He sees sub-50 PMIs coming in part because the US OECD LEI (an index of indicators like order books, confidence, building permits, long-term rates, new car registrations, and more that is designed to provide early signals of turning points in business cycles) has dropped below 0 (the blue line in the first panel below) while the US OECD LEI diffusion index (different way of representing the same data, to better represent the range of answers) is bombed out at 15% (the blue line in the second panel).

 

 

The black lines show ISM manufacturing index, declines in which indicates slowing growth and values below 50 indicate contraction territory.
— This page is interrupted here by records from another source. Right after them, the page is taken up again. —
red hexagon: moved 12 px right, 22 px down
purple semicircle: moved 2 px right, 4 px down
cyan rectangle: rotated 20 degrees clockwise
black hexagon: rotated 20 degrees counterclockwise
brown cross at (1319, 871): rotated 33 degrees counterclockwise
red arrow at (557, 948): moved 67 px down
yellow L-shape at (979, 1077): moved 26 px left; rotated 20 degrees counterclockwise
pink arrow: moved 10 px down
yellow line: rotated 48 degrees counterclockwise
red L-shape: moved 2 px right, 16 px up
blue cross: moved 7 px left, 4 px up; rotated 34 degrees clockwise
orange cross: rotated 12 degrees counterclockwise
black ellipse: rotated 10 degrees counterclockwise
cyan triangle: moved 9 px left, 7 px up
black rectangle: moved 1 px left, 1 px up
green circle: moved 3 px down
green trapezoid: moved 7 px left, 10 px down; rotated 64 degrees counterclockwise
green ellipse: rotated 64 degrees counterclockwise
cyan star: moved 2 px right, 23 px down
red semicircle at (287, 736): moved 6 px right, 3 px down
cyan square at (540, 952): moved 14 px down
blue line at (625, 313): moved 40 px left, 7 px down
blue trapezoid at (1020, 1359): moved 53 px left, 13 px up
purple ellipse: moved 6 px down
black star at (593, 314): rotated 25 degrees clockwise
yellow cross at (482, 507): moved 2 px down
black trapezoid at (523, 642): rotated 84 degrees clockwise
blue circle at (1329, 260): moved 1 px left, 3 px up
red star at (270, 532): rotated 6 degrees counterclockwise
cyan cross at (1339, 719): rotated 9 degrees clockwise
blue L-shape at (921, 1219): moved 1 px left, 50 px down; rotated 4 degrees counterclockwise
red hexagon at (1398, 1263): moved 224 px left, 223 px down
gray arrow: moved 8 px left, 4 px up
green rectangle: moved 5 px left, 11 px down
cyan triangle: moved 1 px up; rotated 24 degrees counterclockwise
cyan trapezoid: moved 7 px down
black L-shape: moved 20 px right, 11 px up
The combination of OECD LEI below 50 and OECD Diffusion Index bombed out below 20% reliably predated manufacturing falling below 50 in 2012, 2015, and 2019. Roberge’s conclusion: “sub-50 PMIs are not a question of if, but when.”

 

That was a lot of data to make a point, which is that the bears out there see ample reason to expect a recession (the latest argument I heard was that the government wants to engineer a recession so they can swoop in with the digital currency they have been quietly establishing…). Meanwhile the bulls have lots of arguments why a soft landing is possible.

 

Not surprisingly, I end up just where I landed earlier this week: I don’t know what will happen! Turns out the very-expected Fed rate hike didn’t change that 😉

 

I heard a lot of similar sentiments in Vegas this week. I’m happy I raised some cash, cause now those decisions are done and the cash is available should things slide and great prices present. If not, I still own a lot of stocks!